━━━ Supplied material

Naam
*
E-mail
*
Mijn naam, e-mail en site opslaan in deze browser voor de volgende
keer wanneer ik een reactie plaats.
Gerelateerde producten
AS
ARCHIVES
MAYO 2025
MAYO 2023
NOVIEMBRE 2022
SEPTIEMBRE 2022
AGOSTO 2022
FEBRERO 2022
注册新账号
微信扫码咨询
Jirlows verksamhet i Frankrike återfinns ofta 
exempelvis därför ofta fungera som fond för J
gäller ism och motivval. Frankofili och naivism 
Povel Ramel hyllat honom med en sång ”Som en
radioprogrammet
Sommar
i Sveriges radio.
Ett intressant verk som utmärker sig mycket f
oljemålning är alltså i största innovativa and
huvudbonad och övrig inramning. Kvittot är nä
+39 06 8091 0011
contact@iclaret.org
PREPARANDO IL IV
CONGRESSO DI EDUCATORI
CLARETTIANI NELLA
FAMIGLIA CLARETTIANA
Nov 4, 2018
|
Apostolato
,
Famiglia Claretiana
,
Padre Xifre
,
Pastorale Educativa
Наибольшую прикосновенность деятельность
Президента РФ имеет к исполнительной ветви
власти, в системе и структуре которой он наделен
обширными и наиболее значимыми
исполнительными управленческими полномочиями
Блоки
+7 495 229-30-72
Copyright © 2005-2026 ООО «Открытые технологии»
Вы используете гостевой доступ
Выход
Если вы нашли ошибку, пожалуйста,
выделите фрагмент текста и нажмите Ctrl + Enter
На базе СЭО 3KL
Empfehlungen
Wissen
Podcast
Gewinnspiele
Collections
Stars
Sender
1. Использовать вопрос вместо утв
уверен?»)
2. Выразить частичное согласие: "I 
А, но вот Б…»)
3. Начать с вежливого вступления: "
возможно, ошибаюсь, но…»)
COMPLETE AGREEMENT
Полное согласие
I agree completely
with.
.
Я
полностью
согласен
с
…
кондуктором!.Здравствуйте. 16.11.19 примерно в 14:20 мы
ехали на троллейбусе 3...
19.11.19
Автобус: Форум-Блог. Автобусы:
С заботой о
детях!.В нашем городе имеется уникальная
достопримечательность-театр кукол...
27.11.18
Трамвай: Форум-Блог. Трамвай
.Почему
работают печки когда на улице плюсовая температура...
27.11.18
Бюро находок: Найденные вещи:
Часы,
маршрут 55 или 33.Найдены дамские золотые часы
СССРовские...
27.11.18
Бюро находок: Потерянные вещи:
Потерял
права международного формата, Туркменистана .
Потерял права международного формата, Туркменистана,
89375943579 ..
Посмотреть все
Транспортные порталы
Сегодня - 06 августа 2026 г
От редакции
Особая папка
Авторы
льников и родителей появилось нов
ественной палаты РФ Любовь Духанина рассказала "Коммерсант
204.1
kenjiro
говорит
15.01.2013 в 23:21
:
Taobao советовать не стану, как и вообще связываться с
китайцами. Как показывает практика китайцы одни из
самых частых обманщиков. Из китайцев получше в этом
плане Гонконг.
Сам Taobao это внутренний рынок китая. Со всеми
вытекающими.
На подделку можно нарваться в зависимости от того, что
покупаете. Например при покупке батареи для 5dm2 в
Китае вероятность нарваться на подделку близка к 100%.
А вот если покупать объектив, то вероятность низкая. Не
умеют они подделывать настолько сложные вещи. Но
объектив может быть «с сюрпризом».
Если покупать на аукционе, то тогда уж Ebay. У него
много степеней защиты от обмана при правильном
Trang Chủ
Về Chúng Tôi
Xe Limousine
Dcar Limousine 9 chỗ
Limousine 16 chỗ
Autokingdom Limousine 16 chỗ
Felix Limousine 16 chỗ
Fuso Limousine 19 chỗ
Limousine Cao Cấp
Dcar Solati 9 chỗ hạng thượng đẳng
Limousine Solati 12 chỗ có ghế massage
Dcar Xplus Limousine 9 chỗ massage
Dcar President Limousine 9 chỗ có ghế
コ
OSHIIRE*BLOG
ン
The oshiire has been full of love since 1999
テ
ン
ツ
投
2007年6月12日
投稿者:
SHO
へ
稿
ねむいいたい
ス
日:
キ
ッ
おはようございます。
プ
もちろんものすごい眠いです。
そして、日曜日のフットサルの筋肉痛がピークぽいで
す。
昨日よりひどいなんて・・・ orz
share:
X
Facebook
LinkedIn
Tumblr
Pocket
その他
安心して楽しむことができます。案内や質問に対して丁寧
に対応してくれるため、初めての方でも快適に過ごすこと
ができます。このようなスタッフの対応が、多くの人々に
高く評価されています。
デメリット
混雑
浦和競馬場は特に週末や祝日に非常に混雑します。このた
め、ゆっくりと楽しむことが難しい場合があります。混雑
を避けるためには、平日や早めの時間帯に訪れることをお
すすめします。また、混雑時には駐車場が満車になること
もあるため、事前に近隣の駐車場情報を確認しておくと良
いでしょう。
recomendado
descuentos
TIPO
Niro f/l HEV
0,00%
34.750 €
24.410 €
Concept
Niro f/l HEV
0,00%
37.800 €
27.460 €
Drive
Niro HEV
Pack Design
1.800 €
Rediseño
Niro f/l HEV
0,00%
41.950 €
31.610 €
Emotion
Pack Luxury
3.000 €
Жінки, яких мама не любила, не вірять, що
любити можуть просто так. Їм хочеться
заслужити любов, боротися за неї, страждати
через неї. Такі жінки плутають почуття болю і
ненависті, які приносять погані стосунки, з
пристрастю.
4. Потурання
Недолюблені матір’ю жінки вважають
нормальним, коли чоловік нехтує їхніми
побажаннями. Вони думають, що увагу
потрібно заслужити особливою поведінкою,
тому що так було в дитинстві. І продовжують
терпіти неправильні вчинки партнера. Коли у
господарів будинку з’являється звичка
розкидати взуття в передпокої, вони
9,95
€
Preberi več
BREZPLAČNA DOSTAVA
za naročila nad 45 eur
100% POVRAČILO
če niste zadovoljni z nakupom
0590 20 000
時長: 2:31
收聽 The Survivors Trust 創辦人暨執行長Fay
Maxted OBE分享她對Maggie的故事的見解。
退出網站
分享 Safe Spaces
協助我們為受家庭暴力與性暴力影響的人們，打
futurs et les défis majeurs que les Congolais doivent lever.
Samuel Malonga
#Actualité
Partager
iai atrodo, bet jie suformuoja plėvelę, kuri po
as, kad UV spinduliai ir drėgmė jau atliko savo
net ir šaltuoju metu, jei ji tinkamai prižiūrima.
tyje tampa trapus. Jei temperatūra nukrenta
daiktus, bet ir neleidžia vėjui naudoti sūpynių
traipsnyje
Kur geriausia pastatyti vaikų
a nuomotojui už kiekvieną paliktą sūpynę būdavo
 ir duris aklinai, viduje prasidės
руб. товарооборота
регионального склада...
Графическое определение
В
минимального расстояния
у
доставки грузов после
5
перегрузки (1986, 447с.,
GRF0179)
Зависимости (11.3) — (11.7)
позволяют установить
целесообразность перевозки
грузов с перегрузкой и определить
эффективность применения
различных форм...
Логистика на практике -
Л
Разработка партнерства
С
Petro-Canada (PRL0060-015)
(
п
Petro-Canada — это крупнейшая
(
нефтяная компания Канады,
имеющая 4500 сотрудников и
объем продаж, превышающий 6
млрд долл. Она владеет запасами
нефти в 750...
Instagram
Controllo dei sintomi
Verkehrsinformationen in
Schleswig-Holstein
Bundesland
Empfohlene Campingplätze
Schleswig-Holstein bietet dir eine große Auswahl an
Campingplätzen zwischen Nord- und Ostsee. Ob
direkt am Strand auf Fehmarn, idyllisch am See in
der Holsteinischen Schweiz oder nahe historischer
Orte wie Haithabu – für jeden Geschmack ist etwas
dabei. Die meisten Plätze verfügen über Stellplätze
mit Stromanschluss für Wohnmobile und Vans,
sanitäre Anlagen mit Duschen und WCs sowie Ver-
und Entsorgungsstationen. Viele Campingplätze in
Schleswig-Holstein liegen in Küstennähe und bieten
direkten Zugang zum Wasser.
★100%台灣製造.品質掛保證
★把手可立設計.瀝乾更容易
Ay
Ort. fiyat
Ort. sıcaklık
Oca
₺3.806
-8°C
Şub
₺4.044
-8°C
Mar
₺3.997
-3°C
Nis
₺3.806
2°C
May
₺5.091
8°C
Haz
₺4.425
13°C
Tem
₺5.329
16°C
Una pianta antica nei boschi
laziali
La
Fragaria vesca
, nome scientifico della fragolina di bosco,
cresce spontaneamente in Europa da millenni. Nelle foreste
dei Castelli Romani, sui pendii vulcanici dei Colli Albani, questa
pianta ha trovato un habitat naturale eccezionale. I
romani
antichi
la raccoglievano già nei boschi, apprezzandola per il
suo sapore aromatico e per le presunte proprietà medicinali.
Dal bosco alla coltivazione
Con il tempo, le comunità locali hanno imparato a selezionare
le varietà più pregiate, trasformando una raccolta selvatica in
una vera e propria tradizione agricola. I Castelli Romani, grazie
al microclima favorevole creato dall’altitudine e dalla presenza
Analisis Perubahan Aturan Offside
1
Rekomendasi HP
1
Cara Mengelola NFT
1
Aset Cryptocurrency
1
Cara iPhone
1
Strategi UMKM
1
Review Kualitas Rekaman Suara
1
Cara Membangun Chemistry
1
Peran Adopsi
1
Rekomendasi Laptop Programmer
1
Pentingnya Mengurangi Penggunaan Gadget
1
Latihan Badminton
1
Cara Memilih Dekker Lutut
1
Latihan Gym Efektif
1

━━━━━━

Work through the data and count each line holding the string "pianta". Give only that count.

• _Reply to the exercise_: 2